### Action item
Begin the copy at the line containing "ничем не отличаются" in the data below and end it at the line containing "हाल अस्थायी कक्षहरू, नौतले", keeping each line exact and leaving out pictures.

┌──

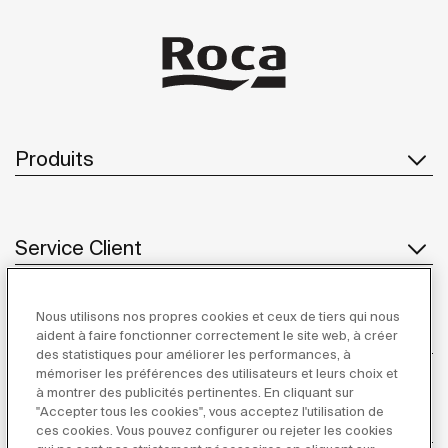
Produits
Service Client
Nous utilisons nos propres cookies et ceux de tiers qui nous
À propos de Roca
aident à faire fonctionner correctement le site web, à créer
des statistiques pour améliorer les performances, à
mémoriser les préférences des utilisateurs et leurs choix et
à montrer des publicités pertinentes. En cliquant sur
"Accepter tous les cookies", vous acceptez l'utilisation de
Inspiration
ces cookies. Vous pouvez configurer ou rejeter les cookies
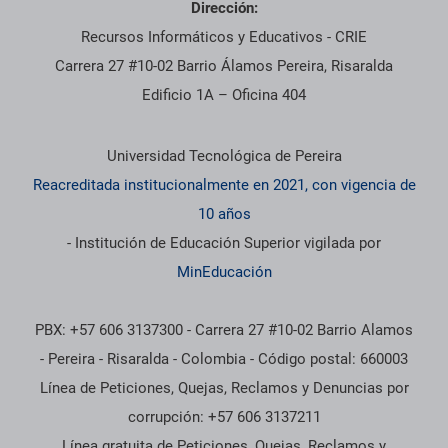
Dirección:
Recursos Informáticos y Educativos - CRIE
Carrera 27 #10-02 Barrio Álamos Pereira, Risaralda
Edificio 1A – Oficina 404
Información institucional
Universidad Tecnológica de Pereira
Reacreditada institucionalmente en 2021, con vigencia de
10 años
- Institución de Educación Superior vigilada por
MinEducación
PBX: +57 606 3137300 - Carrera 27 #10-02 Barrio Alamos
- Pereira - Risaralda - Colombia - Código postal: 660003
Línea de Peticiones, Quejas, Reclamos y Denuncias por
corrupción: +57 606 3137211
Línea gratuita de Peticiones, Quejas, Reclamos y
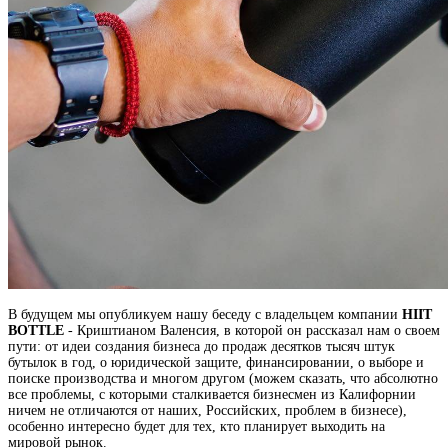
В будущем мы опубликуем нашу беседу с владельцем компании
HIIT
BOTTLE
- Криштианом Валенсия, в которой он рассказал нам о своем
пути: от идеи создания бизнеса до продаж десятков тысяч штук
бутылок в год, о юридической защите, финансировании, о выборе и
поиске производства и многом другом (можем сказать, что абсолютно
все проблемы, с которыми сталкивается бизнесмен из Калифорнии
ничем не отличаются от наших, Российских, проблем в бизнесе),
особенно интересно будет для тех, кто планирует выходить на
мировой рынок.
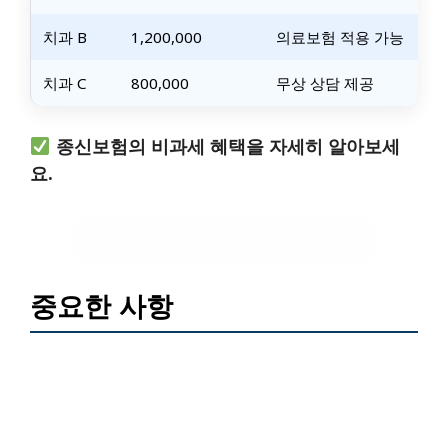
치과 B
1,200,000
의료보험 적용 가능
치과 C
800,000
무상 상담 제공
종신보험의 비과세 혜택을 자세히 알아보세
요.
종신보험 비과세 혜택 확인하기
중요한 사항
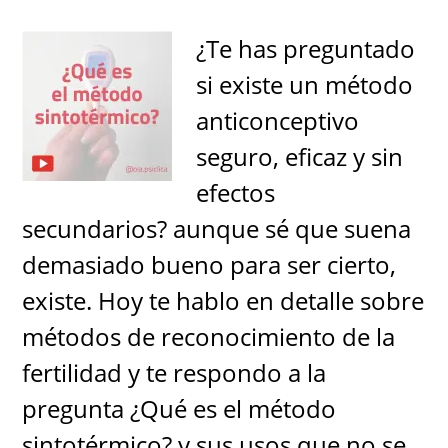
¿Te has preguntado
si existe un método
anticonceptivo
seguro, eficaz y sin
efectos
secundarios? aunque sé que suena
demasiado bueno para ser cierto,
existe. Hoy te hablo en detalle sobre
métodos de reconocimiento de la
fertilidad y te respondo a la
pregunta ¿Qué es el método
sintotérmico? y sus usos que no se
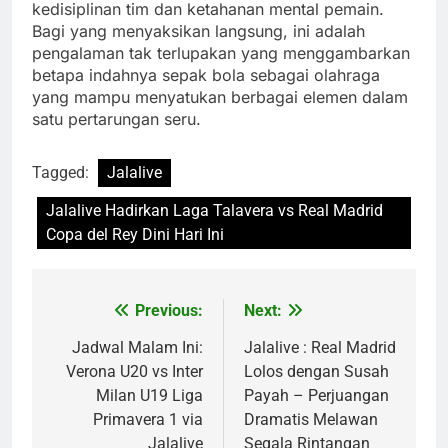
kedisiplinan tim dan ketahanan mental pemain.
Bagi yang menyaksikan langsung, ini adalah
pengalaman tak terlupakan yang menggambarkan
betapa indahnya sepak bola sebagai olahraga
yang mampu menyatukan berbagai elemen dalam
satu pertarungan seru.
Tagged:
Jalalive
Jalalive Hadirkan Laga Talavera vs Real Madrid
Copa del Rey Dini Hari Ini
Previous:
Next:
Post
navigation
Jadwal Malam Ini:
Jalalive : Real Madrid
Verona U20 vs Inter
Lolos dengan Susah
Milan U19 Liga
Payah – Perjuangan
Primavera 1 via
Dramatis Melawan
Jalalive
Segala Rintangan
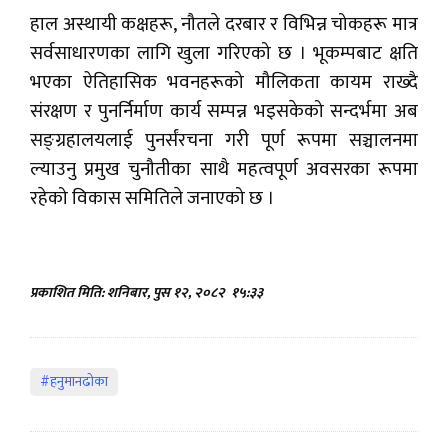
हाल अस्थायी कक्षहरू, नौतले दरबार र विभिन्न चोकहरू मात्र
सर्वसाधारणका लागि खुला गरिएको छ । भूकम्पबाट क्षति
भएका ऐतिहासिक भवनहरूको मौलिकता कायम राख्दै
संरक्षण र पुनर्निर्माण कार्य सम्पन्न भइसकेको सन्दर्भमा अब
सङ्ग्रहालयलाई पुनर्संरचना गरी पूर्ण रूपमा सञ्चालनमा
ल्याउनु प्रमुख चुनौतीका साथै महत्वपूर्ण अवसरका रूपमा
रहेको विकास समितिले जनाएको छ ।
प्रकाशित मिति: शनिबार, पुस १२, २०८२
१५:३३
#हनुमानढोका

└──

### Task solution
ничем не отличаются от наших, Российских, проблем в бизнесе),
особенно интересно будет для тех, кто планирует выходить на
мировой рынок.
치과 B
1,200,000
의료보험 적용 가능
치과 C
800,000
무상 상담 제공
종신보험의 비과세 혜택을 자세히 알아보세
요.
종신보험 비과세 혜택 확인하기
중요한 사항
¿Te has preguntado
si existe un método
anticonceptivo
seguro, eficaz y sin
efectos
secundarios? aunque sé que suena
demasiado bueno para ser cierto,
existe. Hoy te hablo en detalle sobre
métodos de reconocimiento de la
fertilidad y te respondo a la
pregunta ¿Qué es el método
sintotérmico? y sus usos que no se
kedisiplinan tim dan ketahanan mental pemain.
Bagi yang menyaksikan langsung, ini adalah
pengalaman tak terlupakan yang menggambarkan
betapa indahnya sepak bola sebagai olahraga
yang mampu menyatukan berbagai elemen dalam
satu pertarungan seru.
Tagged:
Jalalive
Jalalive Hadirkan Laga Talavera vs Real Madrid
Copa del Rey Dini Hari Ini
Previous:
Next:
Post
navigation
Jadwal Malam Ini:
Jalalive : Real Madrid
Verona U20 vs Inter
Lolos dengan Susah
Milan U19 Liga
Payah – Perjuangan
Primavera 1 via
Dramatis Melawan
Jalalive
Segala Rintangan
हाल अस्थायी कक्षहरू, नौतले दरबार र विभिन्न चोकहरू मात्र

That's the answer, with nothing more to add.